INSTALLED VERSIONS ------------------ commit : None python : 3.7.4.final.0 python-bits : 64 OS : Linux OS-release : 5.0.13-arch1-1-ARCH machine : x86_64 processor : byteorder : little LC_ALL : en_US.utf8 LANG : en_US.UTF-8 LOCALE : en_US.UTF-8 pandas : 0.25.1 numpy : 1.17.0 pytz : 2019.2 dateutil : 2.8.0 pip : 19.2.3 setuptools : 41.1.0 Cython : 0.29.13 pytest : 5.1.0 hypothesis : None sphinx : 2.2.0 blosc : None feather : None xlsxwriter : None lxml.etree : 4.4.1 html5lib : 1.0.1 pymysql : None psycopg2 : None jinja2 : 2.10.1 IPython : 7.7.0 pandas_datareader: None bs4 : 4.8.0 bottleneck : None fastparquet : None gcsfs : None lxml.etree : 4.4.1 matplotlib : 3.1.1 numexpr : 2.7.0 odfpy : None openpyxl : None pandas_gbq : None pyarrow : None pytables : None s3fs : None scipy : 1.3.1 sqlalchemy : None tables : None xarray : 0.12.3 xlrd : 1.2.0 xlwt : None xlsxwriter : None import pandas as pd s = pd.Series([1, 2, 3, 4], dtype='Int64') cs = s.cumsum() print(str(s.dtype)) print(str(cs.dtype)) import pandas as pd ​

Comment From: TomAugspurger

I don't think that cumulative operations are currently part of the extension array interface.

Likely, we need something similar to ExtensionArray._reduce, but for cumulative methods.

Comment From: datajanko

Python's itertools contain an accumulate method, so I'd suggest ExtensionArray._accumulate and would like to take a shot at this.

Comment From: datajanko

@TomAugspurger would this direction/naming be okay?

Is the assumption correct, that I'd have to e.g. create a nancumsum function in core.nanops.py?

Comment From: jorisvandenbossche

We might need to think a bit more in general about this problem. Adding _accumulate is fine for accumulative methods, but do we want to keep adding such methods for other kinds of functions? (eg the np.round that came up before) Do we want to eg use the __numpy_function__ protocol for this? Or a similar mechanism specifically for pandas?

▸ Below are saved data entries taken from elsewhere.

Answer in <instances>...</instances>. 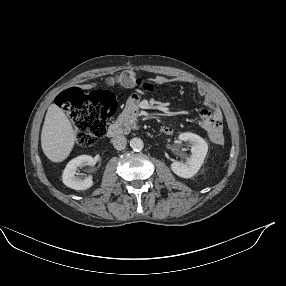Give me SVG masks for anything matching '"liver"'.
Instances as JSON below:
<instances>
[{
	"label": "liver",
	"mask_w": 286,
	"mask_h": 286,
	"mask_svg": "<svg viewBox=\"0 0 286 286\" xmlns=\"http://www.w3.org/2000/svg\"><path fill=\"white\" fill-rule=\"evenodd\" d=\"M76 131L63 110L56 104L48 107L41 133L42 150L52 162H62L71 153Z\"/></svg>",
	"instance_id": "6515ba94"
}]
</instances>
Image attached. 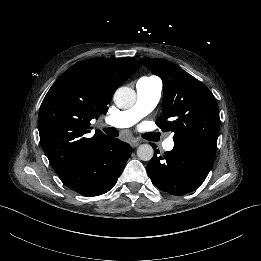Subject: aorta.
<instances>
[{
	"mask_svg": "<svg viewBox=\"0 0 261 261\" xmlns=\"http://www.w3.org/2000/svg\"><path fill=\"white\" fill-rule=\"evenodd\" d=\"M136 92L129 87L118 88L113 96L115 105L120 109H129L136 102ZM154 155V150L149 144H142L137 149V156L140 160L149 161Z\"/></svg>",
	"mask_w": 261,
	"mask_h": 261,
	"instance_id": "762f6f07",
	"label": "aorta"
}]
</instances>
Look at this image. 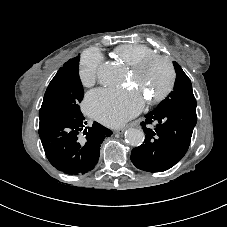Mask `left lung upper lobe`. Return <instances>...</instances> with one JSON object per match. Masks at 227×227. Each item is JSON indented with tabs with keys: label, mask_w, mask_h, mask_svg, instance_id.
Returning <instances> with one entry per match:
<instances>
[{
	"label": "left lung upper lobe",
	"mask_w": 227,
	"mask_h": 227,
	"mask_svg": "<svg viewBox=\"0 0 227 227\" xmlns=\"http://www.w3.org/2000/svg\"><path fill=\"white\" fill-rule=\"evenodd\" d=\"M176 71V81L173 91L155 110H169L179 108L196 112V99L192 91V84L180 65L173 62Z\"/></svg>",
	"instance_id": "obj_1"
}]
</instances>
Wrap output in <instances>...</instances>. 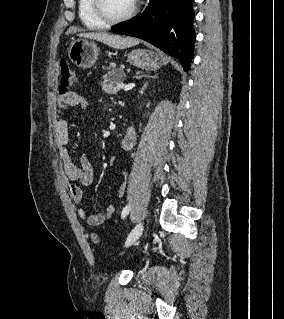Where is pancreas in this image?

Now for this specific case, the numpy protocol is actually not sufficient, as numpy only has cumsum and cumprod, and not cummin/cummax

Comment From: mwaskom

This may be obvious to those who know the implementation details, but it happens with .diff() too (on pandas 0.25.2):

pd.Series([1, 2, 3], dtype="Int16").diff()
0    NaN
1      1
2      1
dtype: object

Comment From: jorisvandenbossche

Series.diff is actually different, and has a custom implementation in pandas, that could be expanded to handle our nullable dtypes. I think it is worth opening a separate issue for that.